ベレー帽は「ちょっと難しそう」というイメージを持つ人も多いかもしれません。おしゃれな人しか似合わない気がするし、被り方もなんだかよくわからないと感じる人もいるでしょう。しかし、実はベレー帽ってもっと気軽で、使い方次第で驚くほど馴染むアイテムなのです。
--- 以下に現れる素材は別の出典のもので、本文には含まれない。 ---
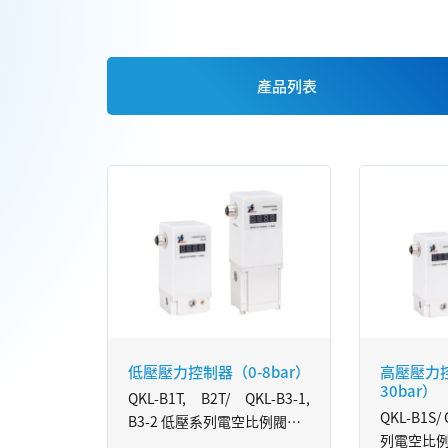
產品列表
低壓壓力控制器（0-8bar）
高壓壓力控
30bar）
QKL-B1T, B2T/ QKL-B3-1,
QKL-B1S/
B3-2 低壓系列電空比例閥
列電空比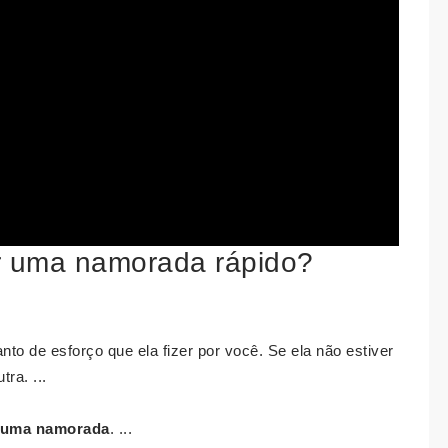
r uma namorada rápido?
o de esforço que ela fizer por você. Se ela não estiver
tra. ...
 uma namorada
. ...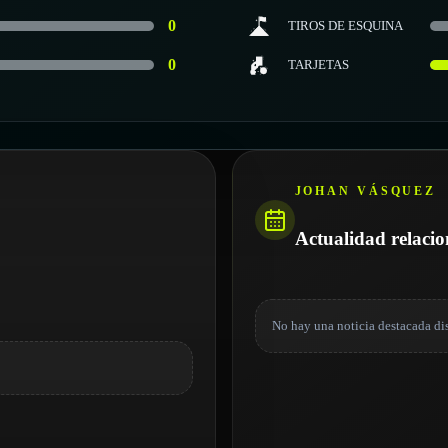
0
TIROS DE ESQUINA
0
TARJETAS
JOHAN VÁSQUEZ
Actualidad relaci
No hay una noticia destacada di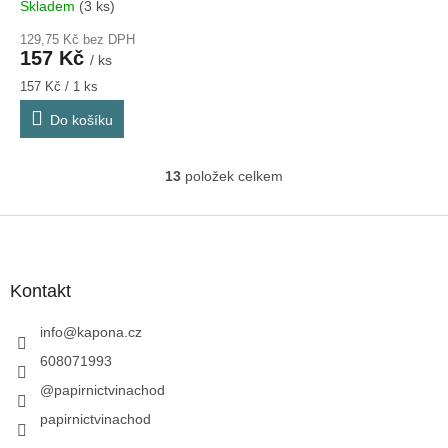
Skladem
(3 ks)
129,75 Kč bez DPH
157 Kč
/ ks
Měrná
157 Kč / 1 ks
cena:
Do košíku
13
položek celkem
O
v
l
Z
á
á
d
p
a
a
Kontakt
c
t
í
í
info
@
kapona.cz
p
r
608071993
v
@papirnictvinachod
k
y
papirnictvinachod
v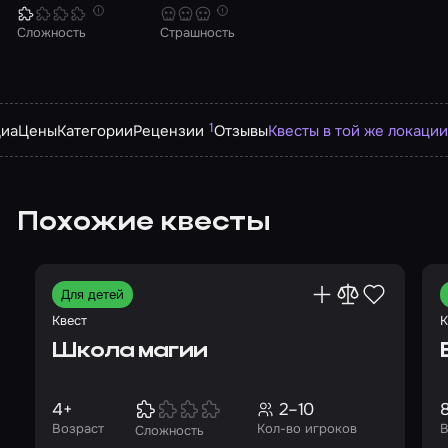
Сложность
Страшность
1
иа
Цены
Категории
Рецензии
Отзывы
Квесты в той же локации
Похожие квесты
Для детей
Квест
К
Школа магии
4+
2–10
Возраст
Кол-во игроков
В
Сложность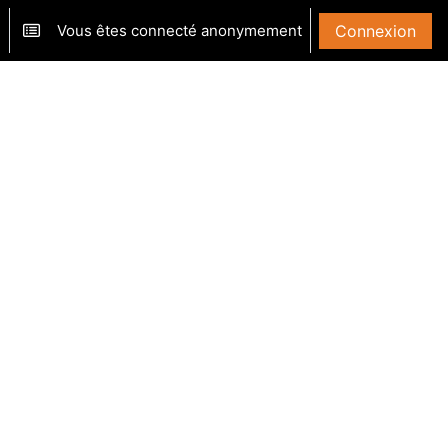
Vous êtes connecté anonymement
Connexion
ver/désactiver la saisie de recherche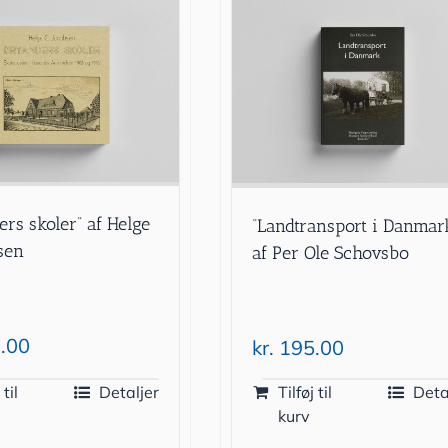
ers skoler” af Helge
“Landtransport i Danmar
bsen
af Per Ole Schovsbo
.00
kr.
195.00
 til
Detaljer
Tilføj til
Deta
kurv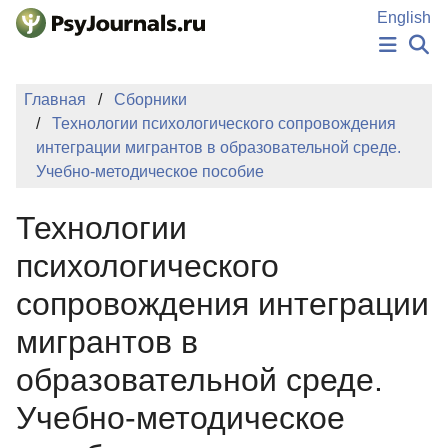
Перейти к основному содержанию
English
НОВОСТИ
Главная
Сборники
ИЗДАНИЯ
Технологии психологического сопровождения
АВТОРЫ
интеграции мигрантов в образовательной среде.
ПОДАТЬ РУКОПИСЬ
Учебно-методическое пособие
БАЗА ЗНАНИЙ
КЛЮЧЕВЫЕ СЛОВА
Технологии
Регистрация
Вход
психологического
сопровождения интеграции
мигрантов в
образовательной среде.
Учебно-методическое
誰でも簡単に取り入れられ、肩の力を抜いて被れるベレー帽が多く開発されています。
まとめ
ベレー帽は、そのシンプルながら個性的なデザイン、豊富な素材とカラーバリエーション、そして高い汎用性により、多くの人に愛されるアイテムです。季節に応じた素材選びができ、かぶり方次第で異なる印象を作り出すことができるため、一つのアイテムで複数のスタイルを楽しむことが可能です。また、室内でもかぶれるツバのない設計により、さまざまなシーンで活躍します。被りやすさを追求した設計のものが増えており、誰でも簡単に取り入れられるようになっています。自分のスタイルや気分に合わせて、ベレー帽を選んでコーディネートに取り入れることで、日々のファッションをより豊かにすることができるでしょう。
ベレー帽完全ガイド:種類・素材・かぶり方までをまとめました
ベレー帽は、その歴史的背景と現代的な魅力を兼ね備えた、時代を超えて愛されるアイテムです。15~16世紀の起源から現在まで、ベレー帽は多くの人々に支持され続けています。素材の多様性により、春夏から秋冬まで通年で活躍し、カラーバリエーションの豊富さにより、自分らしいスタイルを表現することができます。かぶり方のコツを掴むことで、より一層その魅力を引き出すことができます。ベレー帽は単なる帽子ではなく、自分のファッションを彩る重要なアイテムとして、これからも多くの人に愛され続けるでしょう。